#### [Your task]
What you return should be the lines from the one with "المعجم الوسيط (484, 272)" through the one with "Ukr (547, 82)" in the data below, reproduced exactly with both ends, and no pictures at all.

*** Block opens ***

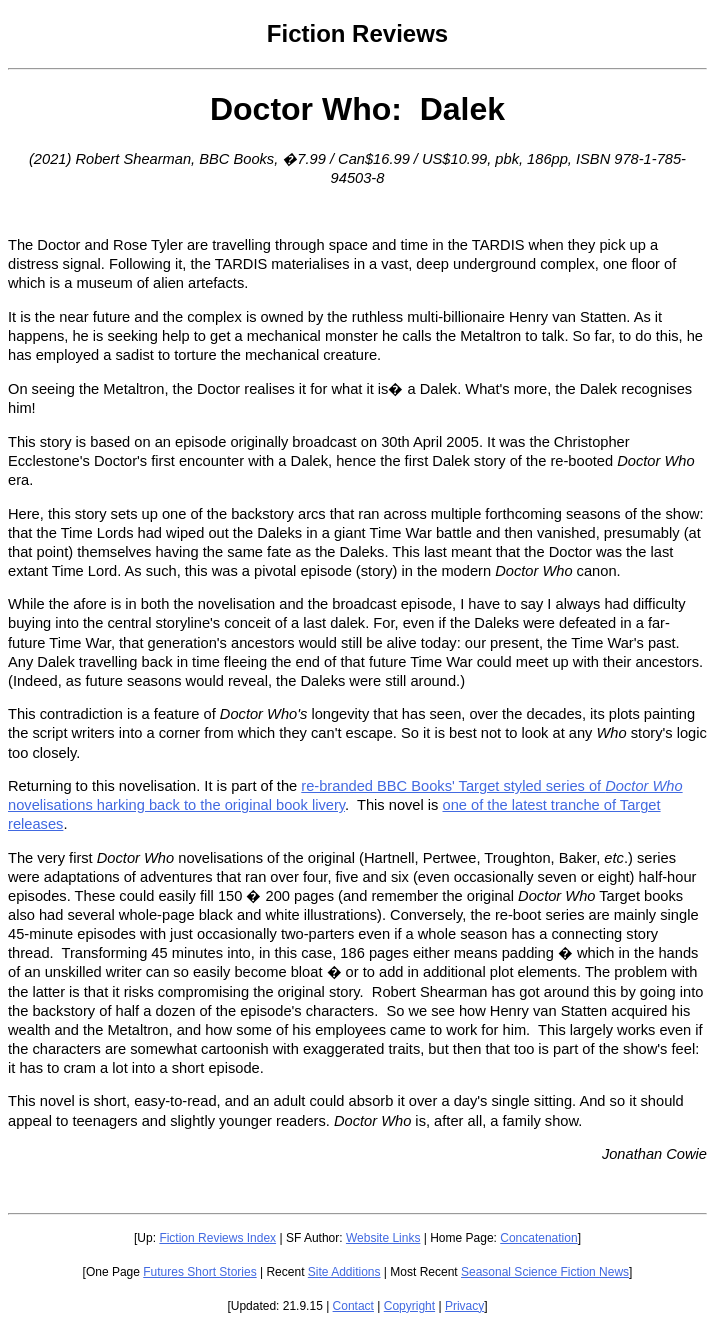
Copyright (409, 1306)
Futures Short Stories (199, 1272)
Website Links (383, 1238)
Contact (353, 1306)
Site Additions (344, 1272)
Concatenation (538, 1238)
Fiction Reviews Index (217, 1238)
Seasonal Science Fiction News (545, 1272)
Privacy (464, 1306)
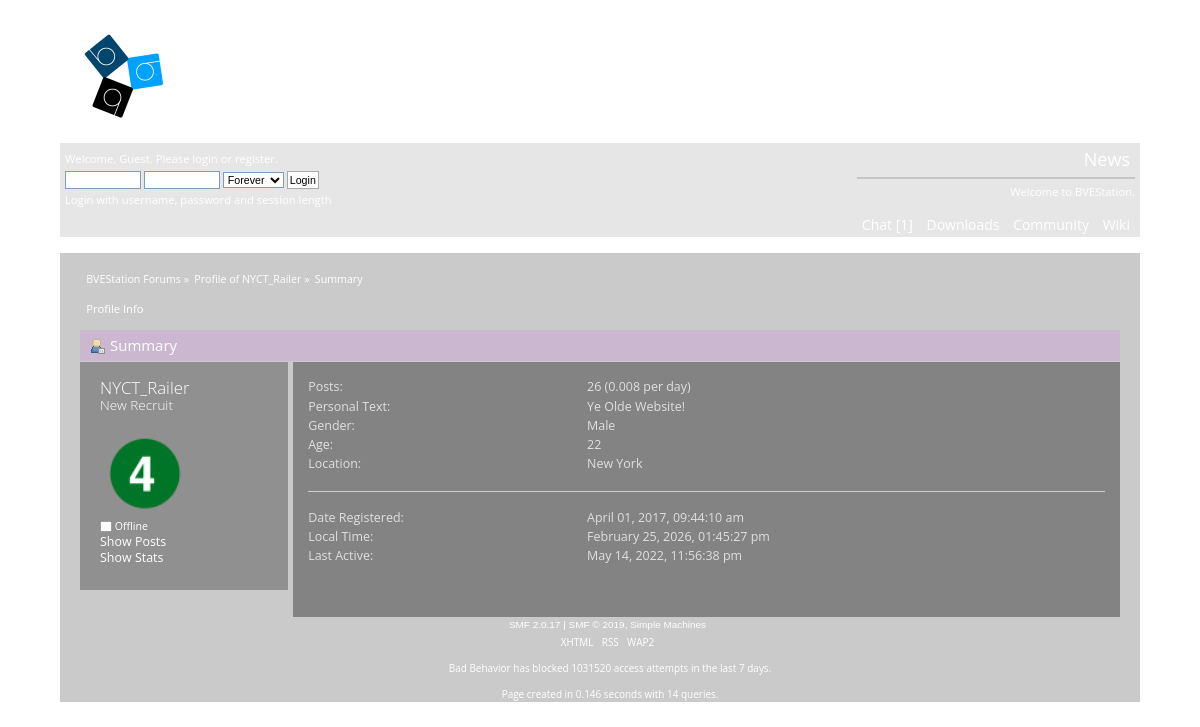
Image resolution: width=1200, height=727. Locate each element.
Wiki (1116, 224)
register (255, 158)
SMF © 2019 (597, 624)
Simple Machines (668, 624)
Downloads (962, 224)
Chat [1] (887, 224)
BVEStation (279, 70)
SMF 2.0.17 (535, 624)
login (204, 158)
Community (1051, 224)
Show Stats (131, 557)
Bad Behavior (480, 668)
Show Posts (133, 541)
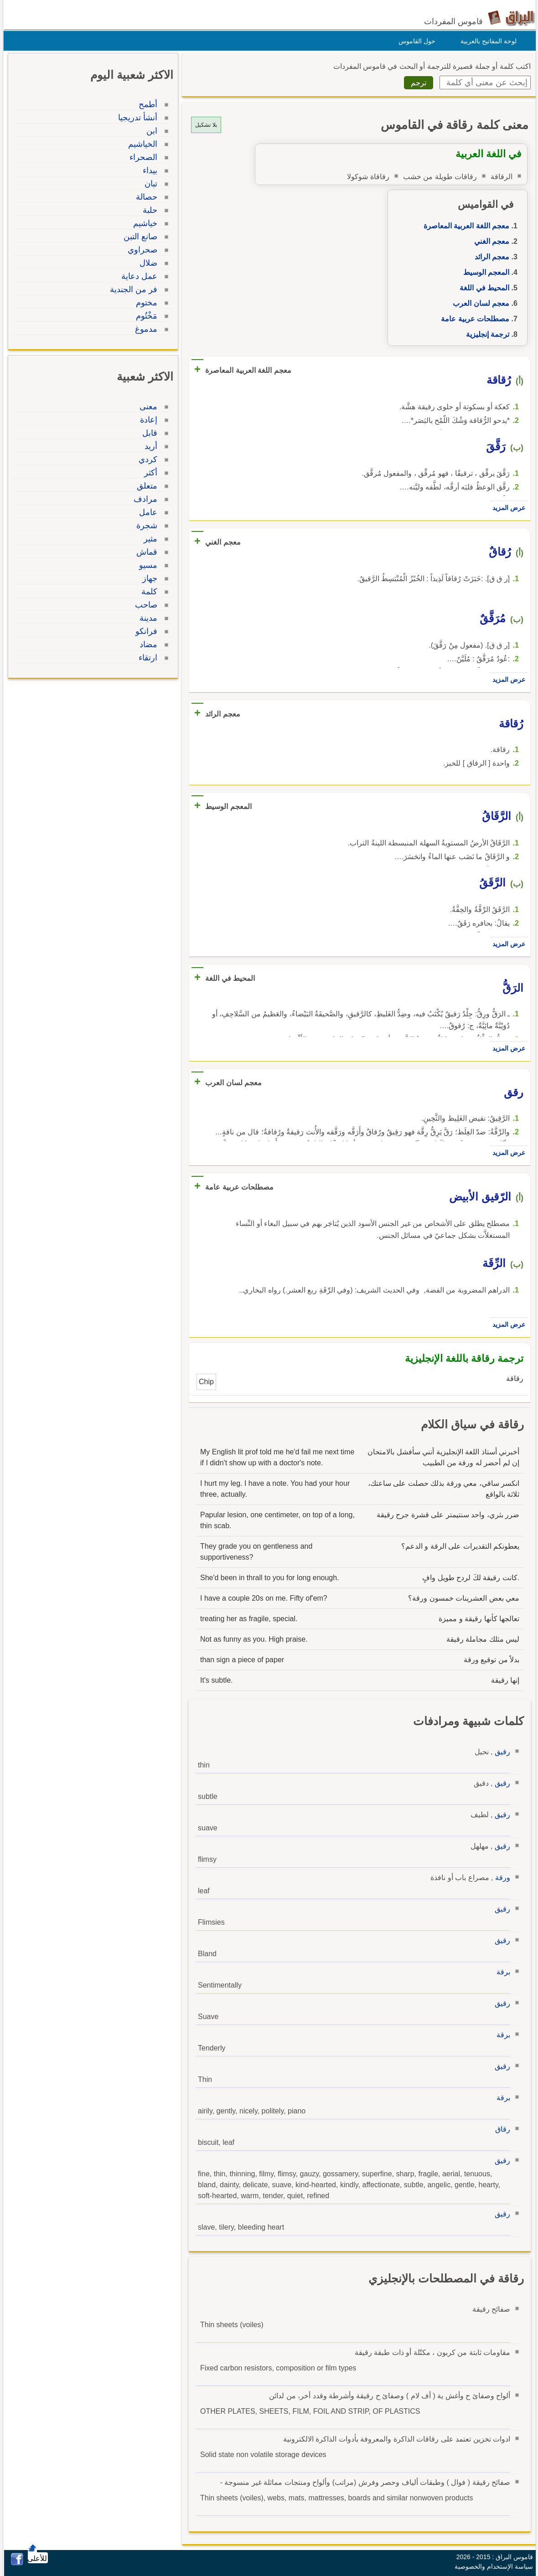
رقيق (500, 1752)
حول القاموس (414, 41)
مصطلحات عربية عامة (473, 319)
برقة (501, 1972)
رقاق (500, 2129)
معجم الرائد (489, 257)
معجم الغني (489, 241)
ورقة (500, 1877)
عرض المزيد (506, 507)
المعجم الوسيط (484, 272)
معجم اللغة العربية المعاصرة (464, 226)
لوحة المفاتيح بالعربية (486, 41)
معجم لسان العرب (478, 303)
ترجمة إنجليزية (485, 334)
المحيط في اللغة (482, 288)
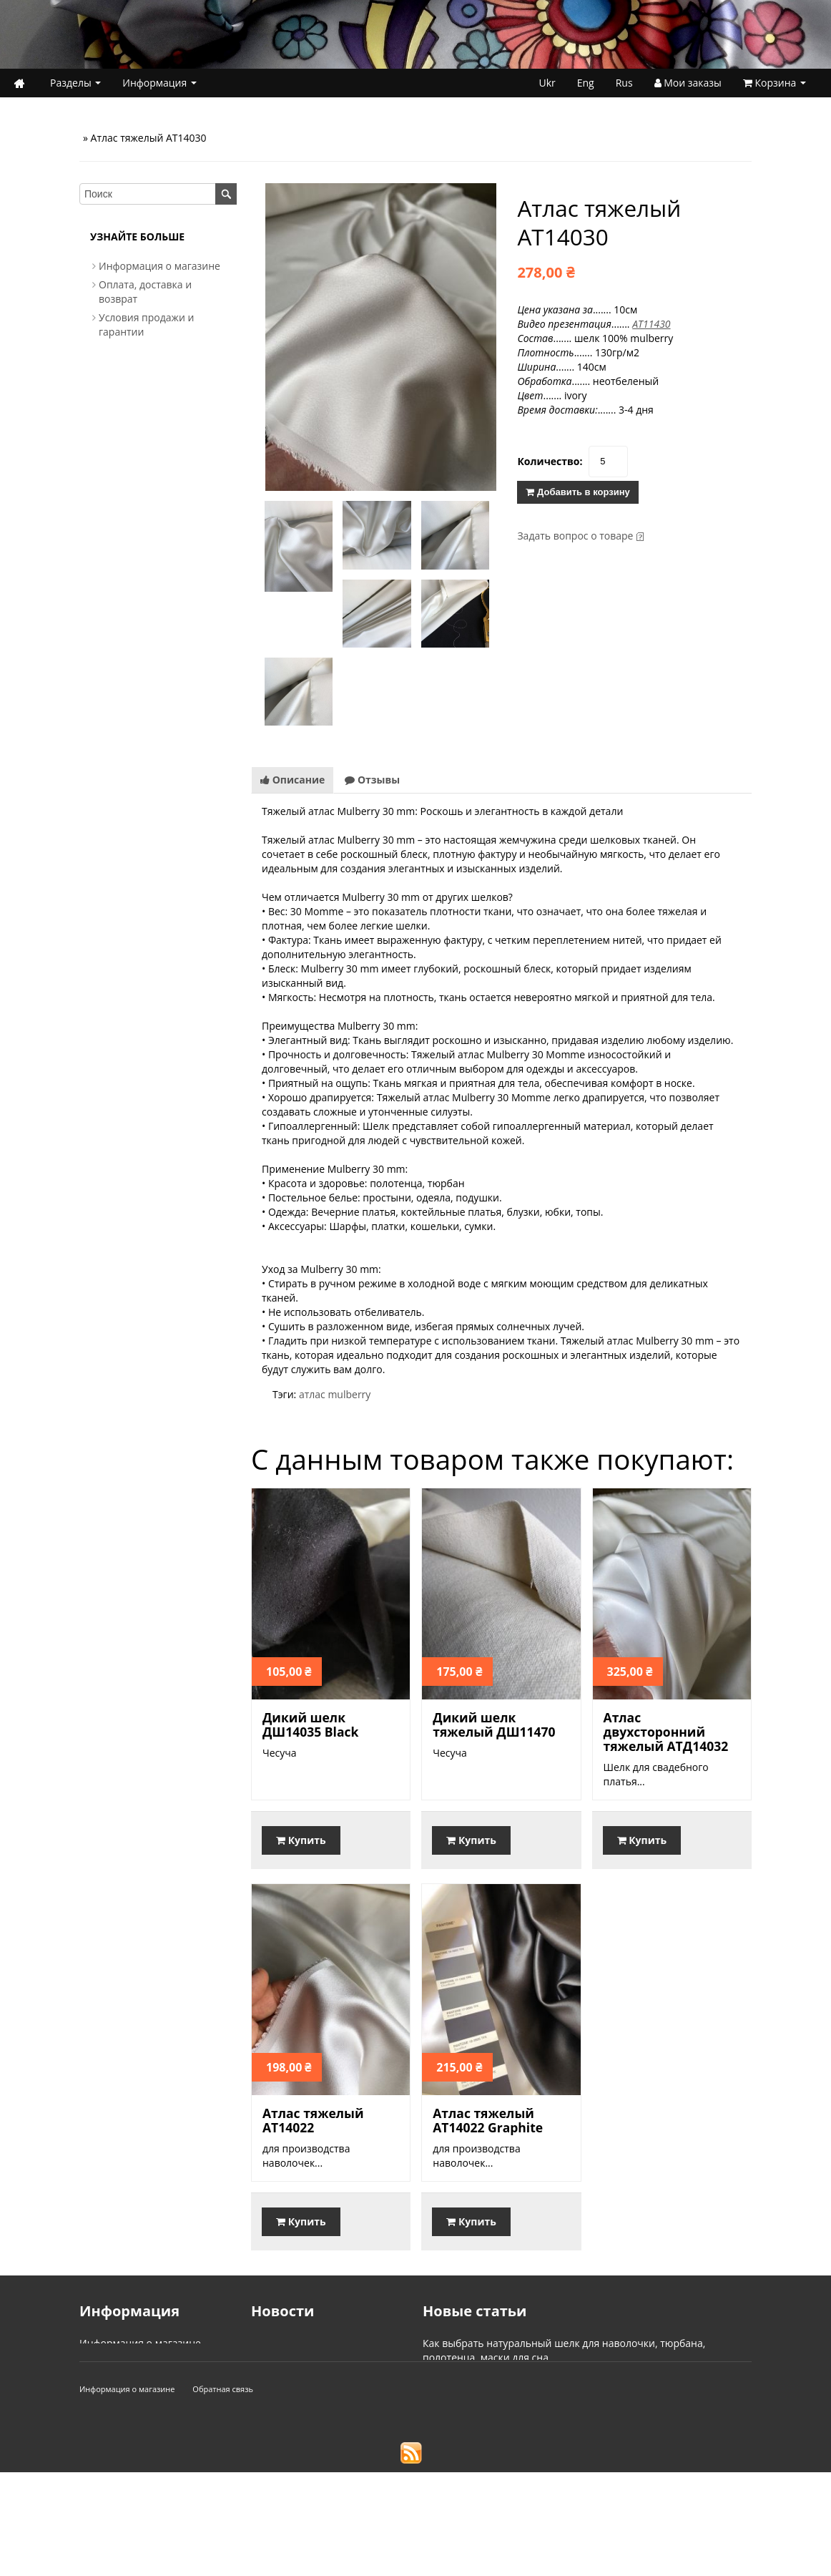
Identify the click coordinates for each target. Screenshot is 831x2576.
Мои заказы (688, 82)
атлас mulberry (334, 1394)
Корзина (774, 82)
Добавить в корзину (577, 492)
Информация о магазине (159, 266)
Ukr (547, 82)
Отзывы (372, 779)
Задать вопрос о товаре (575, 535)
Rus (624, 82)
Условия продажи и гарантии (150, 2372)
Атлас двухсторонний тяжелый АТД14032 (666, 1732)
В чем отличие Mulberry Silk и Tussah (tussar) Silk (540, 2414)
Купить (301, 1840)
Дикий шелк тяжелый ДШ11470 (494, 1724)
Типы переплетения (472, 2429)
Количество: (549, 461)
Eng (585, 82)
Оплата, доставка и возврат (146, 2357)
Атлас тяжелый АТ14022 (313, 2120)
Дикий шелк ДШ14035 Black (310, 1724)
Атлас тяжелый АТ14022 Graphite (488, 2120)
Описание (292, 779)
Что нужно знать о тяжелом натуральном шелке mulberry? (565, 2372)
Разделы (75, 82)
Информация (159, 82)
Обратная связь (222, 2492)
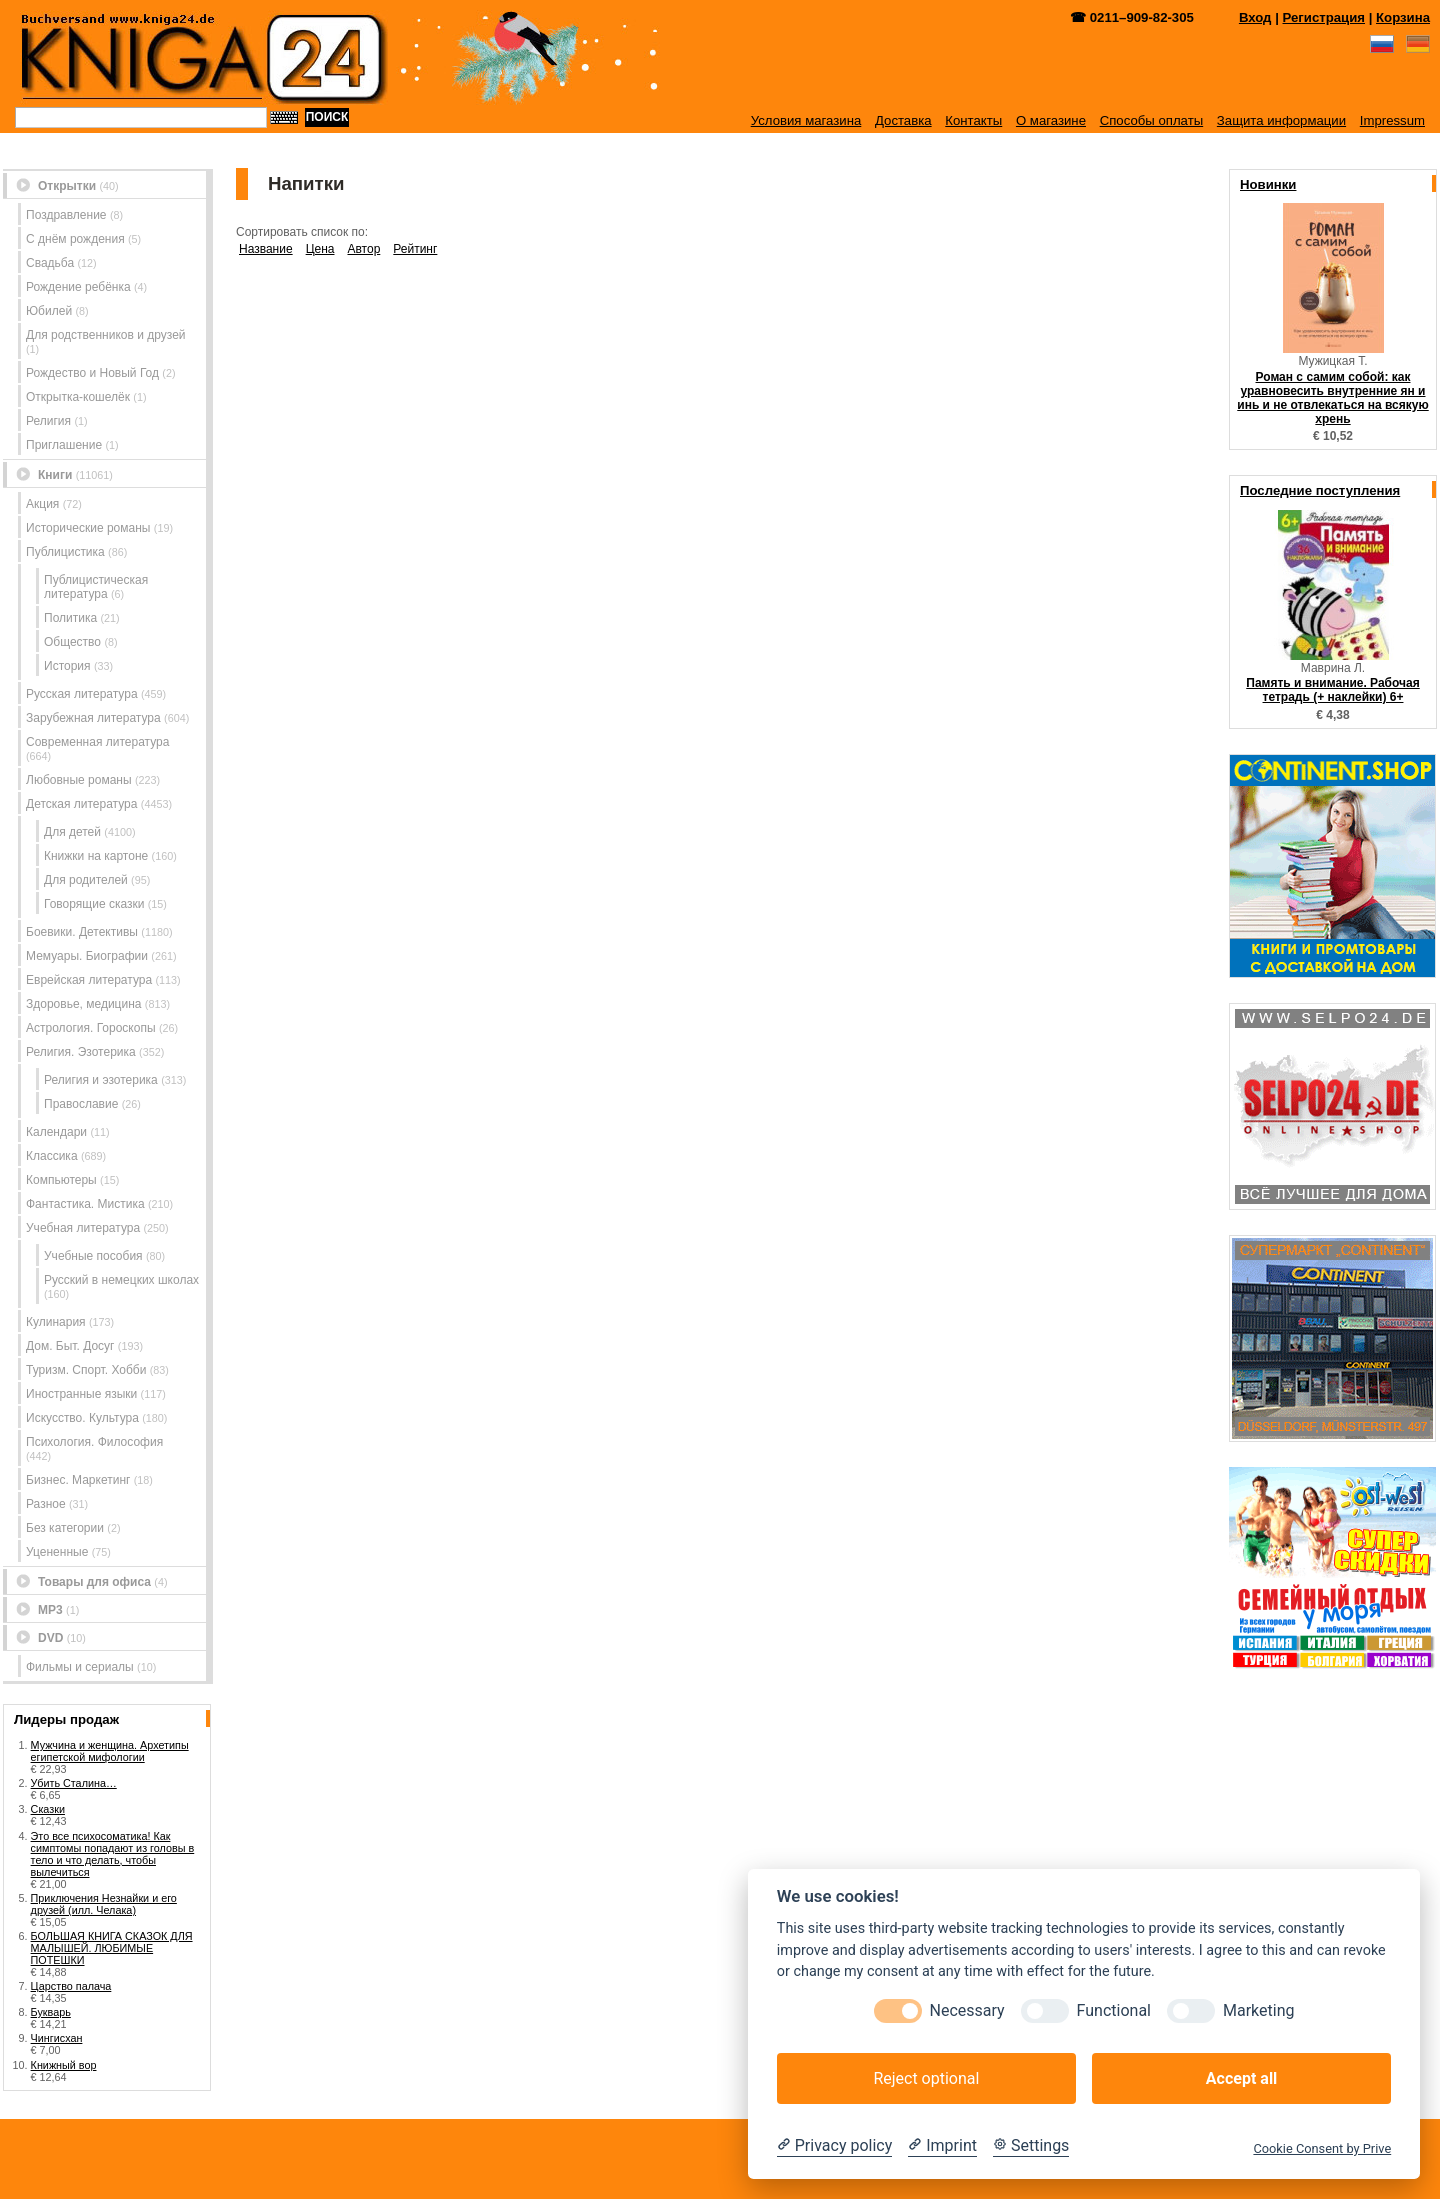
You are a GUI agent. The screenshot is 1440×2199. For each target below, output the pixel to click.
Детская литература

*** Block closes ***

#### [Result below]
المعجم الوسيط (484, 272)
معجم اللغة العربية المعاصرة (464, 226)
لوحة المفاتيح بالعربية (486, 41)
معجم لسان العرب (478, 303)
ترجمة إنجليزية (485, 334)
المحيط في اللغة (482, 288)
Identify the click coordinates for each target. Screenshot is 831x2576.
Мои заказы (688, 82)
атлас mulberry (334, 1394)
Корзина (774, 82)
Добавить в корзину (577, 492)
Информация о магазине (159, 266)
Ukr (547, 82)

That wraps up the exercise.